We run a randomized controlled trial (RCT) and employ regression analysis to identify the effect of the treatment. The first outcome variable is calculated as a sum score of three sub-scales from the CDMSE short form (Betz & Taylor 1983). The second outcome variable (degree specificity) is coded as dichotomous variable that indicates whether someone intends to choose a popular study programme or not. Standard socio-demographic control variables (gender, age, migration background, SES of the parents) are included in the analysis. Moreover, we additionally include a pre-treatment measure of the outcome variable in our analysis. To estimate the treatment effect, we perform instrumental variable (two-stage least squares) estimation with the actual treatment status as (endogenous) independent variable and the assignment to treatment as instrument to account for endogenous non-compliance. Moreover, we combine this estimation technique with a recent adaption of the random forest algorithm as suggested by Athey et al. (2017) to account for effect heterogeneity. This approach enables a non-parametric estimation of effect heterogeneity, i.e. it quantifies the heterogeneity with respect to a set of covariates without imposing a functional form on the heterogeneity. From a practical point of view, this is of great importance as previous research has sometimes erroneously concluded that effect heterogeneity plays a minor role once it could not be modelled with parametric techniques. While a parametric test would of course give a more direct hint on the effectiveness of the treatment for certain sub-groups, the non-parametric counterpart is more flexible and can quantify the degree to which treatment effects differ between persons or groups of persons, even if it is hard to spot with parametric techniques.

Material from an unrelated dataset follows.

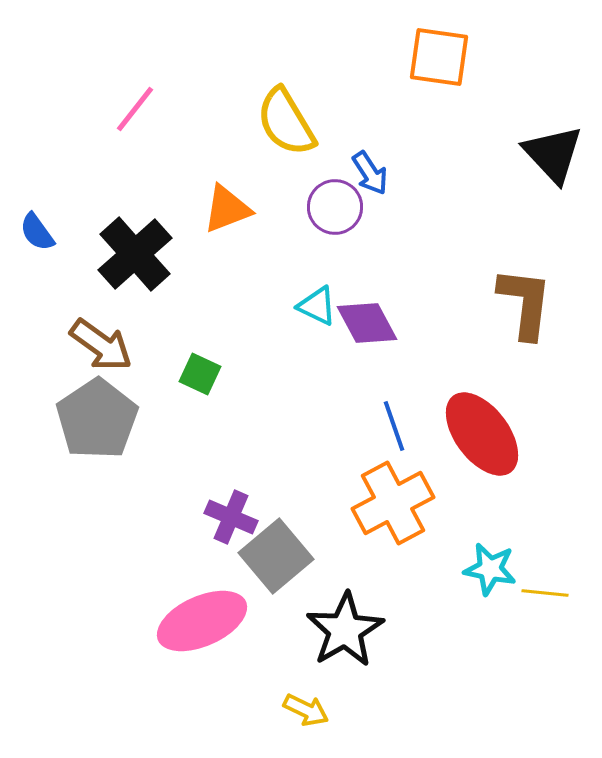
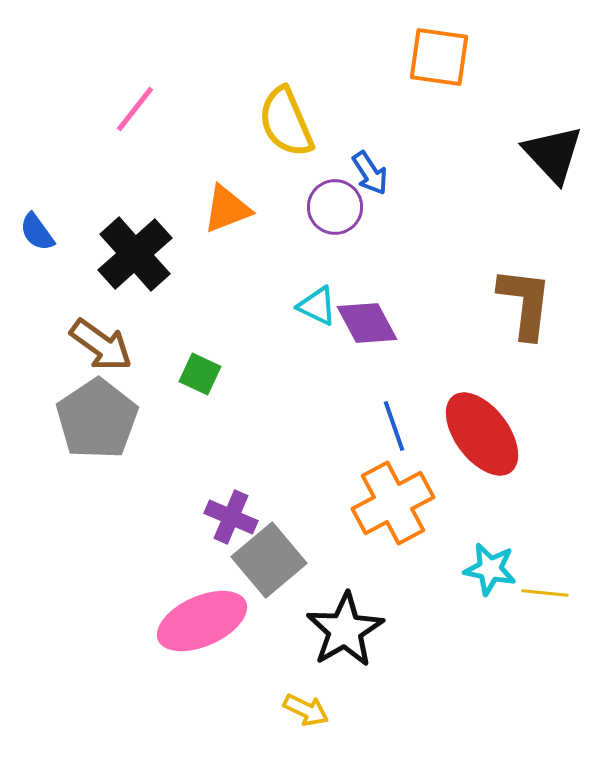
yellow semicircle: rotated 8 degrees clockwise
gray square: moved 7 px left, 4 px down
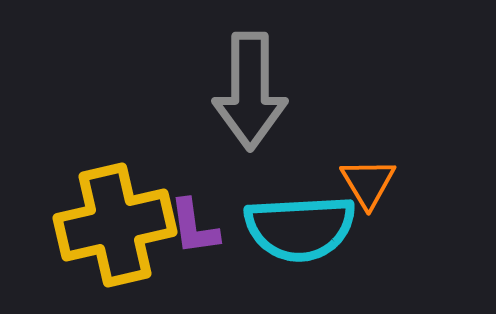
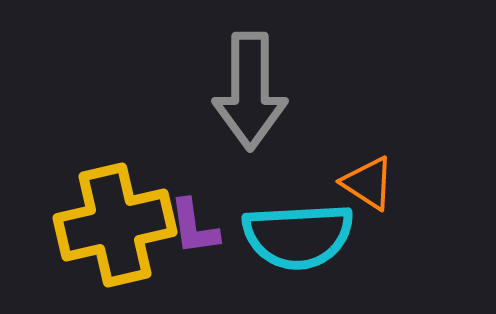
orange triangle: rotated 26 degrees counterclockwise
cyan semicircle: moved 2 px left, 8 px down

Our (very) preliminary results show that the treatment has a positive effect on both outcome variables. While the level of CDMSE increases slightly in the control group, the increase is steeper in the treatment group. Correspondingly, the two-stage least square estimations reveal significant treatment effects. Similarly, the treatment increases the likelihood that pupils want to study a non-standard study programme that does not belong to the most frequently chosen programmes. This result is robust to changes in the estimation technique, e.g. compared to semi-parametric IV estimation as suggested by Frölich (2007). Finally, our non-parametric estimations point to a non-negligible extent of effect heterogeneity, and comparisons between the IV estimator and naïve per-protocol analyses reveal strong differences between the estimated effects. These results support our theoretical argument that some pupils choose popular study programmes due to a lack of information and the difficulty in finding suitable information about more appropriate study programmes. Generally speaking, this encourages the view that intensive profiling can lead to a better fit between study choice, skills and interests. It is subject to future research how these differences in study intentions translate into differences in long-term outcomes, such as employment outcomes or job satisfaction. From a methodological point of view, the comparison of the different estimation techniques confirms the argument that future evaluations should provide a more rigorous assessment of non-compliance (since even the selection due to non-compliance substantially changes our results) as well as effect heterogeneity (since the random forest estimation point to substantial effect heterogeneity, even if this is hard to model with parametric techniques).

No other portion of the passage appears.